# Woodstock Keystone Install Today



## Hestia (Mar 15, 2008)

We have been waiting a while, and our stove (Woodstock Keystone) was finally installed today!  Just hope that the inspector can get to it next week.  We have been told NO BURNS at all until it is checked.  

But, we did build a hearth (me, mostly) and planned it, and removed the old fireplace doors, and went on two road trips to pick it out, then up, so now I want to share.  Wish the green tile was gray, but it was left over from another job, and does have a more grayish cast to the color than it shows up in these photos.   We love the fireplace stone - the room was almost black with dark paneling when we moved in, orange 70's shag, dark, dark, dark.  It is looking so much better now, and the stove is the final change.  Can't wait for it to be warmer!   Happy, happy, happy.

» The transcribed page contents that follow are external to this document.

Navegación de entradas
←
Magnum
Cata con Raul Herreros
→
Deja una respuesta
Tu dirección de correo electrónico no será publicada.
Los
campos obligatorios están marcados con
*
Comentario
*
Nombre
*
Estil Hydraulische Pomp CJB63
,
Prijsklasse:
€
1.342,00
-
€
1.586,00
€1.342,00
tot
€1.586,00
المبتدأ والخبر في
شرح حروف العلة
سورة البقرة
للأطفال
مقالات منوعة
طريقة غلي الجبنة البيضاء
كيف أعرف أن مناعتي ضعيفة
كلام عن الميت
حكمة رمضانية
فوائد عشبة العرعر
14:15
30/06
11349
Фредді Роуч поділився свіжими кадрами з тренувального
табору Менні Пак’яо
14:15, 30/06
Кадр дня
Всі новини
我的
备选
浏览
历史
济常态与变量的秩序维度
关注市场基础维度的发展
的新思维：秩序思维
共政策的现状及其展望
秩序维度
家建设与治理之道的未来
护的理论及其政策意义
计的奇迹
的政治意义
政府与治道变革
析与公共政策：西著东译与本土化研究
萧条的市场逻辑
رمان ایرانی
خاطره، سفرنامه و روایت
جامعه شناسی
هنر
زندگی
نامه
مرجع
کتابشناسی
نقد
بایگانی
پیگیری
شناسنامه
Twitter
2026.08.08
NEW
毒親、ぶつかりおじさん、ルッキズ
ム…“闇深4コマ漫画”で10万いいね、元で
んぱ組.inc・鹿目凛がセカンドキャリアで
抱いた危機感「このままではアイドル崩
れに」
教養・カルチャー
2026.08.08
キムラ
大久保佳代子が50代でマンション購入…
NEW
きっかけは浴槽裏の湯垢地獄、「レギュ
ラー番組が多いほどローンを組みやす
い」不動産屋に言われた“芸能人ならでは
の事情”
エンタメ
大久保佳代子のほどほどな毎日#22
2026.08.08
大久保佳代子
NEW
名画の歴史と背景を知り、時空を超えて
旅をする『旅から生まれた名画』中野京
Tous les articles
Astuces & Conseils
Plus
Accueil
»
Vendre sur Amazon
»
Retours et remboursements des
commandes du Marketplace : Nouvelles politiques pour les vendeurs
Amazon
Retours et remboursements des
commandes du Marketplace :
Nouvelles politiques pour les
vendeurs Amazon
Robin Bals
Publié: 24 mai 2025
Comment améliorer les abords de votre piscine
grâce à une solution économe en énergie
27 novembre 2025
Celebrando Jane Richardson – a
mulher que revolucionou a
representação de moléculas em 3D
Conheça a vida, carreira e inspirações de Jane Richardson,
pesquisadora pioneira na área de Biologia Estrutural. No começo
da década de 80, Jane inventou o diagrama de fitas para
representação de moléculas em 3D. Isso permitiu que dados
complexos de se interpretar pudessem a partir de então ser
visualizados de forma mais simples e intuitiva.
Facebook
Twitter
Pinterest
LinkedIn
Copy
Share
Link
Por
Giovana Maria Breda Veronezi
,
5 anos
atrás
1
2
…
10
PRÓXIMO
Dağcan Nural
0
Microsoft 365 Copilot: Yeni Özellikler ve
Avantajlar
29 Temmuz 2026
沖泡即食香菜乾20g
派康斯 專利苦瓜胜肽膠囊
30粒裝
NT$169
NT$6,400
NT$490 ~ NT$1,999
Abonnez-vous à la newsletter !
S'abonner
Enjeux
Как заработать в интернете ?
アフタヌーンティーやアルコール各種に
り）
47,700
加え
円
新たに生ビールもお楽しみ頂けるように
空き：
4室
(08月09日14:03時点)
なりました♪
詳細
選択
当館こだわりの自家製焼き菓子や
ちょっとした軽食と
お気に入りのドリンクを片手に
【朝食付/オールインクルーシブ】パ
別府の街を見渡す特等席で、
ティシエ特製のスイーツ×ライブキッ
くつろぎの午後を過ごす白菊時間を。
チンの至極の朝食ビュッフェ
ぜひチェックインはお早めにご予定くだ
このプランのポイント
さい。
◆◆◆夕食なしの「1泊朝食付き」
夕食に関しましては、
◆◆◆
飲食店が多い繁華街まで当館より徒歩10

Overall we are very happy, and can't wait for those break in fires.  Now we are in the process of learning how to cut the wood.  THANK YOU ALL for all the advice and help.

Hestia


----------



## Hestia (Mar 15, 2008)

Thought I had added two other pictures.  Here they are, I hope:


----------



## raybonz (Mar 15, 2008)

Hestia said:
			
		

> Thought I had added two other pictures.  Here they are, I hope:



Very nice stove! As the price of oil and gas soar you'll feel warm knowing you're not at their mercy..

Stay Warm 

Ray


----------



## WOODBUTCHER (Mar 17, 2008)

You will enjoy that heat next season 10x over !

WoodButcher


----------



## jpl1nh (Mar 25, 2008)

You are going to love that stove!  It's a beauty!  The hearth and stone look awesome!  Great install.


----------